Usage

All examples we’ll walk through need pandas:

import pandas as pd

To generate correlation plots for your data frame, import the corr_plot function from the eazieda.corr_plot module:

from eazieda.corr_plot import corr_plot

Then pass your data frame (df) and the columns you want to generate the plots for:

corr_plot(df, ['column1','column2','column3'])

This will give you an interactive correlation plot implemented in altair Make sure to pass at least two columns to get the correlation!

To generate histograms and bar plots from your data, import the histograms function from the eazieda.histograms module:

from eazieda.histograms import histograms

Then pass your data frame (df) and the columns you want to generate the plots for:

histograms(df, ['numeric_column', 'categorical_column'],num_cols=2)

This will give you a combined histogram (for numeric columns) and bar plot (for categorical columns) implemented in altair.
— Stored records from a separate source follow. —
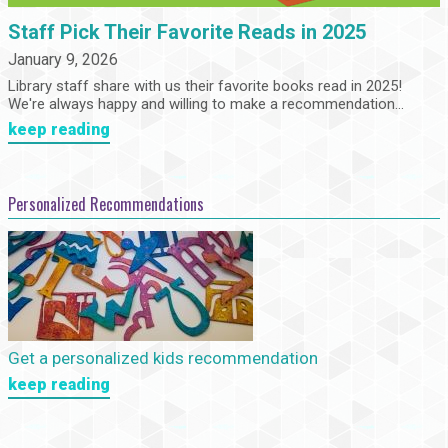
Staff Pick Their Favorite Reads in 2025
January 9, 2026
Library staff share with us their favorite books read in 2025!
We're always happy and willing to make a recommendation...
keep reading
Personalized Recommendations
Get a personalized kids recommendation
keep reading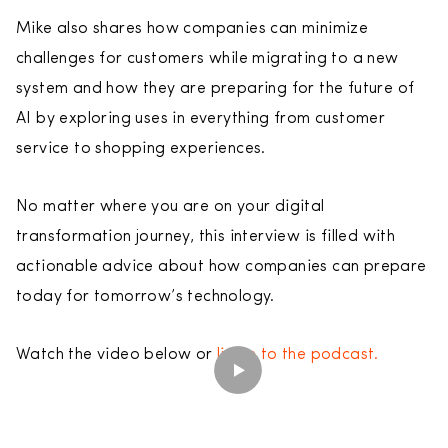
Mike also shares how companies can minimize
challenges for customers while migrating to a new
system and how they are preparing for the future of
AI by exploring uses in everything from customer
service to shopping experiences.
No matter where you are on your digital
transformation journey, this interview is filled with
actionable advice about how companies can prepare
today for tomorrow’s technology.
Watch the video below or
listen to the podcast.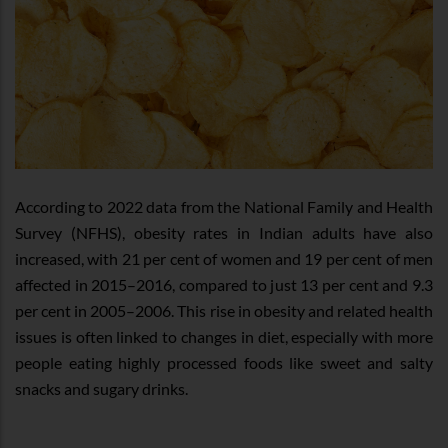
According to 2022 data from the National Family and Health
Survey (NFHS), obesity rates in Indian adults have also
increased, with 21 per cent of women and 19 per cent of men
affected in 2015–2016, compared to just 13 per cent and 9.3
per cent in 2005–2006. This rise in obesity and related health
issues is often linked to changes in diet, especially with more
people eating highly processed foods like sweet and salty
snacks and sugary drinks.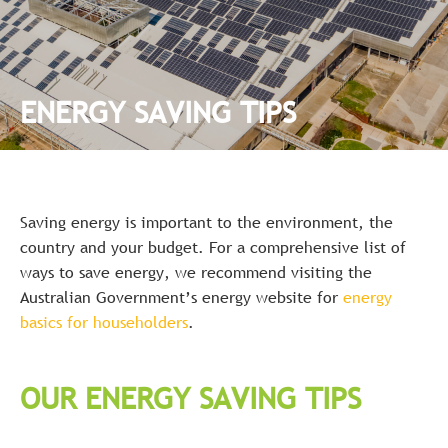
ENERGY SAVING TIPS
Saving energy is important to the environment, the
country and your budget. For a comprehensive list of
ways to save energy, we recommend visiting the
Australian Government’s energy website for
energy
basics for householders
.
OUR ENERGY SAVING TIPS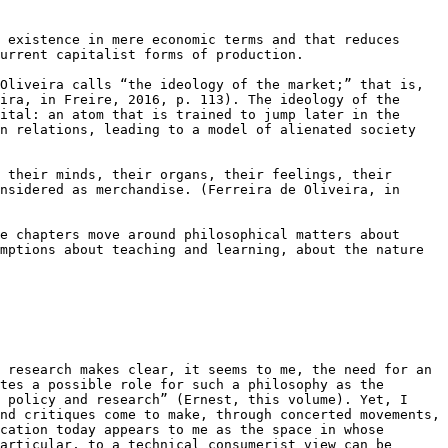
 existence in mere economic terms and that reduces 
urrent capitalist forms of production.

Oliveira calls “the ideology of the market;” that is, 
ira, in Freire, 2016, p. 113). The ideology of the 
ital: an atom that is trained to jump later in the 
n relations, leading to a model of alienated society 
 their minds, their organs, their feelings, their 
nsidered as merchandise. (Ferreira de Oliveira, in 
e chapters move around philosophical matters about 
mptions about teaching and learning, about the nature 
 research makes clear, it seems to me, the need for an 
tes a possible role for such a philosophy as the 
 policy and research” (Ernest, this volume). Yet, I 
nd critiques come to make, through concerted movements, 
cation today appears to me as the space in whose 
articular, to a technical consumerist view can be 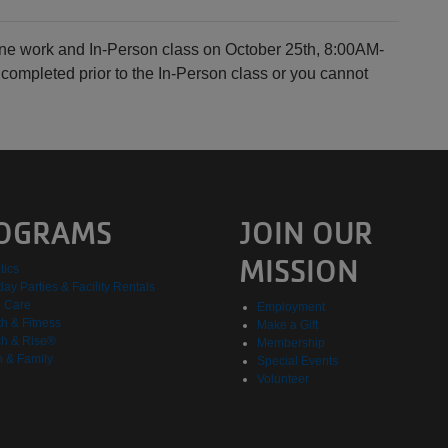
line work and In-Person class on October 25th, 8:00AM-
ompleted prior to the In-Person class or you cannot
OGRAMS
JOIN OUR
MISSION
tics
day Parties & Facility Rentals
d Care
Employment
h & Fitness
Make a Gift
h & Rise®
Membership
h & Family
Special Events
Volunteer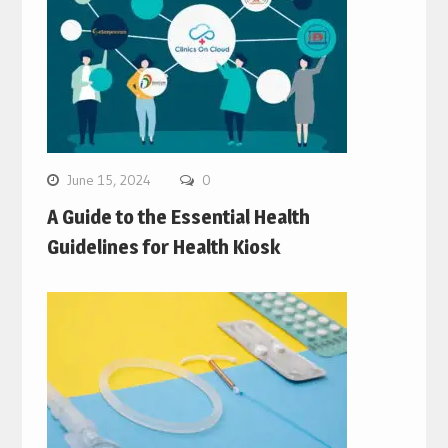
June 15, 2024
0
A Guide to the Essential Health
Guidelines for Health Kiosk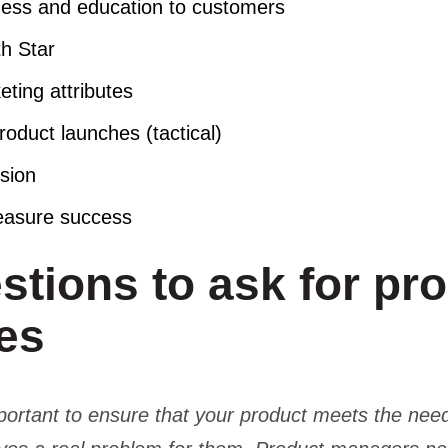
ess and education to customers
th Star
eting attributes
oduct launches (tactical)
ision
asure success
stions to ask for pr
hes
mportant to ensure that your product meets the nee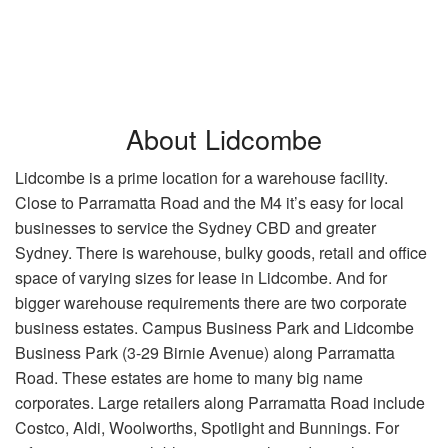
About Lidcombe
Lidcombe is a prime location for a warehouse facility.
Close to Parramatta Road and the M4 it’s easy for local
businesses to service the Sydney CBD and greater
Sydney. There is warehouse, bulky goods, retail and office
space of varying sizes for lease in Lidcombe. And for
bigger warehouse requirements there are two corporate
business estates. Campus Business Park and Lidcombe
Business Park (3-29 Birnie Avenue) along Parramatta
Road. These estates are home to many big name
corporates. Large retailers along Parramatta Road include
Costco, Aldi, Woolworths, Spotlight and Bunnings. For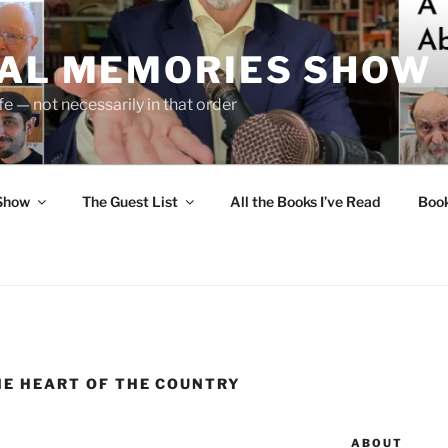
UAL MEMORIES SHOW
fe — not necessarily in that order
 Show
The Guest List
All the Books I’ve Read
Boo
HE HEART OF THE COUNTRY
ABOUT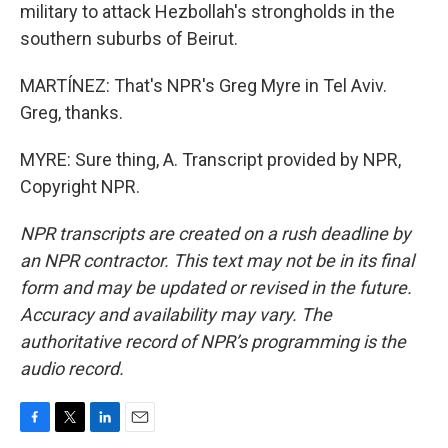
military to attack Hezbollah's strongholds in the
southern suburbs of Beirut.
MARTÍNEZ: That's NPR's Greg Myre in Tel Aviv.
Greg, thanks.
MYRE: Sure thing, A. Transcript provided by NPR,
Copyright NPR.
NPR transcripts are created on a rush deadline by
an NPR contractor. This text may not be in its final
form and may be updated or revised in the future.
Accuracy and availability may vary. The
authoritative record of NPR’s programming is the
audio record.
F
T
L
E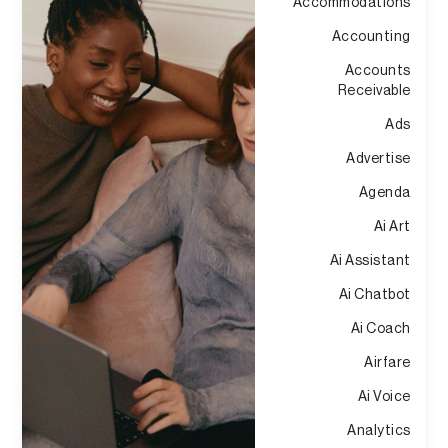
Accommodations
Accounting
Accounts
Receivable
Ads
Advertise
Agenda
Ai Art
Ai Assistant
Ai Chatbot
Ai Coach
Airfare
Ai Voice
Analytics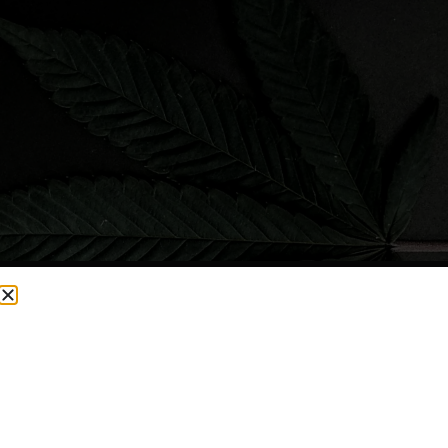
CURRENTLY OUT OF STOCK, CHECK BACK SOON!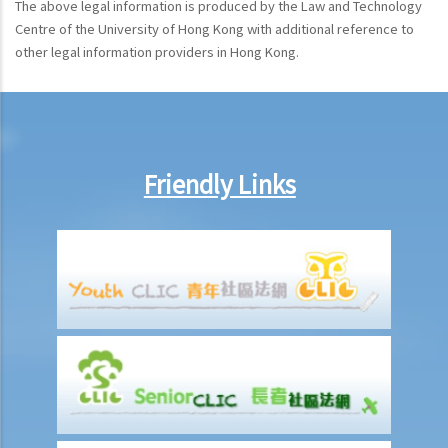
The above legal information is produced by the Law and Technology
Centre of the University of Hong Kong with additional reference to
other legal information providers in Hong Kong.
Friendly Links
You can control the number of columns using num_cols and the plot dimensions with plot_width and plot_height

To detect missing data in your dataframe, import the missing_detect function from the eazieda.missing_detect module:

from eazieda.missing_detect import missing_detect

To detect the missing data, do this:

df = pd.DataFrame([[1, "x"], [np.nan, "y"], [2, np.nan], [3, "y"]],
columns = ['a', 'b'])
missing_detect(df)

You will get a data frame back which has the number of missing values and their corresponding percentage

To deal with missing data in your dataframe, import the missing_impute function from the eazieda.missing_impute module:

from eazieda.missing_impute import missing_impute

To impute the missing data, do this:

df = pd.DataFrame([[1, "x"], [np.nan, "y"], [2, np.nan], [3, "y"]],
columns = ['a', 'b'])
missing_impute(df)

You will get an imputed data frame back. You can control the type of imputation with method_num and method_non_num

To detect outliers in your data, import the outliers_detect function from the eazieda.outliers_detect module:

from eazieda.outliers_detect import outliers_detect

To detect the outliers do this:

s = pd.Series([1,1,1,1,1,1,1,1,1,1,1e14])
outliers_detect(s)

You can control the method used to detect the outliers with method. You can choose one of iforest, iqr or zscore

To remove outliers in your data, import the remove_outliers function from the eazieda.outliers_detect module:

from eazieda.outliers_detect import remove_outliers

To remove the outliers, do this:

s = pd.Series([1,1e14])
outliers = np.array([False,,True])
s_without_outliers = remove_outliers(s, outliers)

You can choose to do the removal in place with inplace=True